Capitalism: The Unknown Ideal

 

Capitalism is the system of the future—if man is to have a future.
—Ayn Rand

Capitalism: The Unknown Ideal

The United States of America

The most profoundly revolutionary achievement of the United States of America was the subordination of society to moral law.

The principle of man's individual rights represented the extension of morality into the social system—as a limitation on the power of the state, as man's protection against the brute force of the collective, as the subordination of might to right. The United States was the first moral society in history.

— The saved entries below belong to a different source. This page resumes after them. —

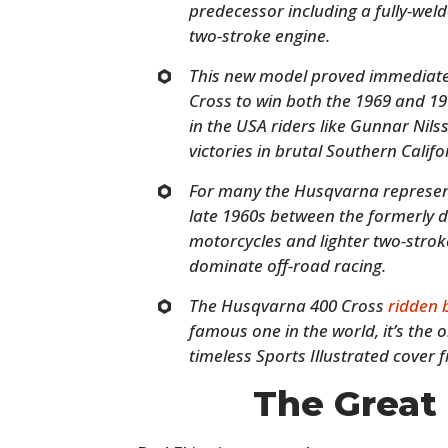
predecessor including a fully-we
two-stroke engine.
This new model proved immediatel
Cross to win both the 1969 and 1
in the USA riders like Gunnar Nils
victories in brutal Southern Califo
For many the Husqvarna represent
late 1960s between the formerly 
motorcycles and lighter two-stro
dominate off-road racing.
The Husqvarna 400 Cross
ridden
famous one in the world, it’s the
timeless Sports Illustrated cover 
The Great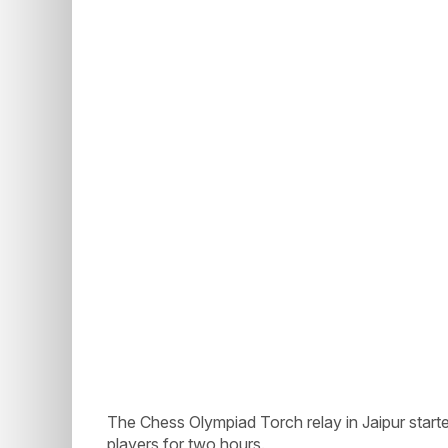
The Chess Olympiad Torch relay in Jaipur starte
players for two hours.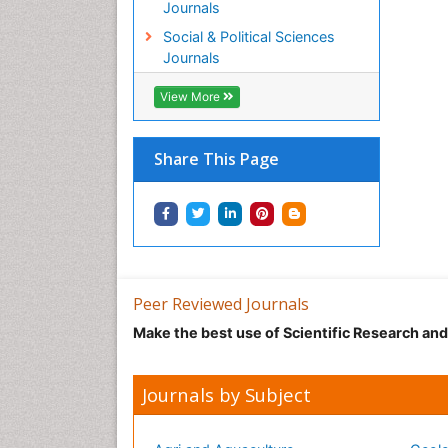
Journals
Social & Political Sciences
Journals
View More
Share This Page
Peer Reviewed Journals
Make the best use of Scientific Research an
Journals by Subject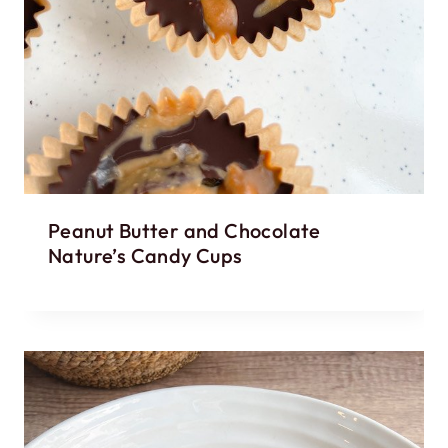
Peanut Butter and Chocolate
Nature’s Candy Cups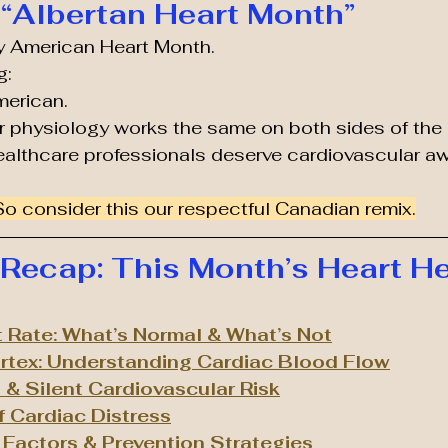
“Albertan Heart Month”
lly American Heart Month.
g:
merican.
 physiology works the same on both sides of the 
ealthcare professionals deserve cardiovascular a
So consider this our respectful Canadian remix.
ecap: This Month’s Heart He
t Rate: What’s Normal & What’s Not
ortex: Understanding Cardiac Blood Flow
& Silent Cardiovascular Risk
f Cardiac Distress
k Factors & Prevention Strategies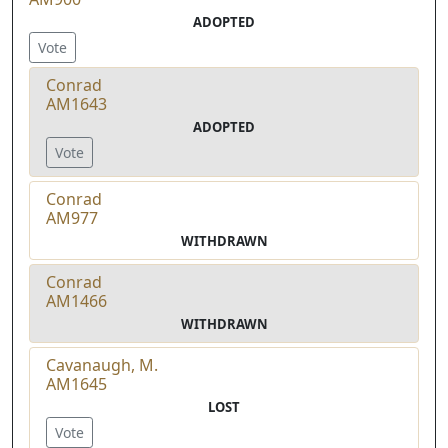
ADOPTED
Vote
Conrad
AM1643
ADOPTED
Vote
Conrad
AM977
WITHDRAWN
Conrad
AM1466
WITHDRAWN
Cavanaugh, M.
AM1645
LOST
Vote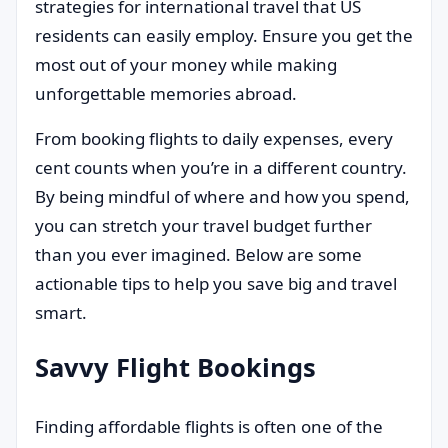
strategies for international travel that US
residents can easily employ. Ensure you get the
most out of your money while making
unforgettable memories abroad.
From booking flights to daily expenses, every
cent counts when you’re in a different country.
By being mindful of where and how you spend,
you can stretch your travel budget further
than you ever imagined. Below are some
actionable tips to help you save big and travel
smart.
Savvy Flight Bookings
Finding affordable flights is often one of the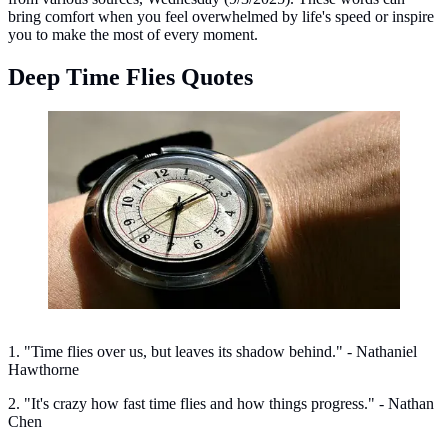
bring comfort when you feel overwhelmed by life's speed or inspire
you to make the most of every moment.
Deep Time Flies Quotes
Deep Time Flies Quotes. (Image: Medical Daily)
1. "Time flies over us, but leaves its shadow behind." - Nathaniel
Hawthorne
2. "It's crazy how fast time flies and how things progress." - Nathan
Chen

All previous systems had regarded man as a sacrificial means to the ends of others, and society as an end in itself. The United States regarded man as an end in himself, and society as a means to the peaceful, orderly, voluntary coexistence of individuals. All previous systems had held that man's life belongs to society, that society can dispose of him in any way it pleases, and that any freedom he enjoys is his only by favor, by the permission of society, which may be revoked at any time. The United States held that man's life is his by right (which means: by moral principle and by his nature), that a right is the property of an individual, that society as such has no rights, and that the only moral purpose of a government is the protection of individual rights.
["Man's Rights," The Virtue of Selfishness]

. . . the United States is the highest achievement of the millennia of Western civilization's struggle toward individualism, . . .
["Requiem for Man," Capitalism: The Unknown Ideal]

. . . the United States of America is the greatest, the noblest and, in its original founding principles, the only moral country in the history of the world.